Data to use Start Marker

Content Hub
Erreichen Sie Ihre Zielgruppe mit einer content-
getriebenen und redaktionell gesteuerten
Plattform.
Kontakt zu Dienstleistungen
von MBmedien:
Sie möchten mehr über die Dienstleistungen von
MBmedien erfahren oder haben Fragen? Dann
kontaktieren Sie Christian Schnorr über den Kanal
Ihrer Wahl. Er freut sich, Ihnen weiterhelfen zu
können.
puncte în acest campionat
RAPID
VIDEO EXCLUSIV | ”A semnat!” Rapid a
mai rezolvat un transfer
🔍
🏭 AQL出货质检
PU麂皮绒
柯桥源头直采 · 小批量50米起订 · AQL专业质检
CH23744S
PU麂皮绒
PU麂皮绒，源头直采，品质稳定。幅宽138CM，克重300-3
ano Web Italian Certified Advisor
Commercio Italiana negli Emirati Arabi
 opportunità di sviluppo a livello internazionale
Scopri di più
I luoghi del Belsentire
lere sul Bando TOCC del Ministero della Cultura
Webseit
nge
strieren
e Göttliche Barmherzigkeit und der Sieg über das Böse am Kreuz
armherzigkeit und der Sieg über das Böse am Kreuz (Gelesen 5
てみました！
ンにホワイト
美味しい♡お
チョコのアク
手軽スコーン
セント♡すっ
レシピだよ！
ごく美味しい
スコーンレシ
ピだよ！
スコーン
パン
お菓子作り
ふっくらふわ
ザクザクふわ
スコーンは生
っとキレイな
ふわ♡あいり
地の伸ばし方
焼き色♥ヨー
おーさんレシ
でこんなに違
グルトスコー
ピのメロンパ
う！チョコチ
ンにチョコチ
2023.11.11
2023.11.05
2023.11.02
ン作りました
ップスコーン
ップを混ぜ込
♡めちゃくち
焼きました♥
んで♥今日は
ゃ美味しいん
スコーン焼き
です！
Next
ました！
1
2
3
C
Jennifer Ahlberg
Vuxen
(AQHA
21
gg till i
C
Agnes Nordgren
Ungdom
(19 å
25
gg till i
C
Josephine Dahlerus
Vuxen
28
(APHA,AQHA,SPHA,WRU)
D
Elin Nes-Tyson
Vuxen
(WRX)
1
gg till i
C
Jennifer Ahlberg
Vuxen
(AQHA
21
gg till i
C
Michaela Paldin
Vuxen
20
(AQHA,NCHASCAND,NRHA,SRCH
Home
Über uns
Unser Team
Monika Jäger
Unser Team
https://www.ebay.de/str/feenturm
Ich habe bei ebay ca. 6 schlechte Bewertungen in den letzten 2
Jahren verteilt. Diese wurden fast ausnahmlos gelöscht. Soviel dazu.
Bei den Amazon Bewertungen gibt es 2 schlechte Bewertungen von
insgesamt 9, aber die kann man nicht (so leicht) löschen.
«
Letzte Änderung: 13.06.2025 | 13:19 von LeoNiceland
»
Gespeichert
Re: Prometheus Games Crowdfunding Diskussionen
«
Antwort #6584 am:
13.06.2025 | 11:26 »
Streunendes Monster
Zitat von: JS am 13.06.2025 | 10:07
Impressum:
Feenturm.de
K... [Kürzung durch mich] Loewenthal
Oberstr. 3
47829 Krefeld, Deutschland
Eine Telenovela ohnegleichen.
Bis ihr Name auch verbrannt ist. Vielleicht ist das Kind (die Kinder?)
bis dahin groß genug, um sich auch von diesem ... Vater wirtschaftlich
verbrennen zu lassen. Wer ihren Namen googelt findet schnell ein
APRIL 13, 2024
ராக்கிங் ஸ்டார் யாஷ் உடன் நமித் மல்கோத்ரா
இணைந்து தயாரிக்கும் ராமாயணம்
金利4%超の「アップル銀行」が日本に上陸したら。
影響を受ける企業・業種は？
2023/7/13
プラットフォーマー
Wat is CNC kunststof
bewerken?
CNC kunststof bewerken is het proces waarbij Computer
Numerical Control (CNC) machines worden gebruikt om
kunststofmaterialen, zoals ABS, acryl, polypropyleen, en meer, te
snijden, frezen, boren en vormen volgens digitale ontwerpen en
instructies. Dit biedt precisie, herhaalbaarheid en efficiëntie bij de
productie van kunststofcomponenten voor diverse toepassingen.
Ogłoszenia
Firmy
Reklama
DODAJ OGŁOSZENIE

Data to use End Marker

### Exercise directions
The expected result is a copy of each line in the records where "Böse" appears.

### Written response
e Göttliche Barmherzigkeit und der Sieg über das Böse am Kreuz
armherzigkeit und der Sieg über das Böse am Kreuz (Gelesen 5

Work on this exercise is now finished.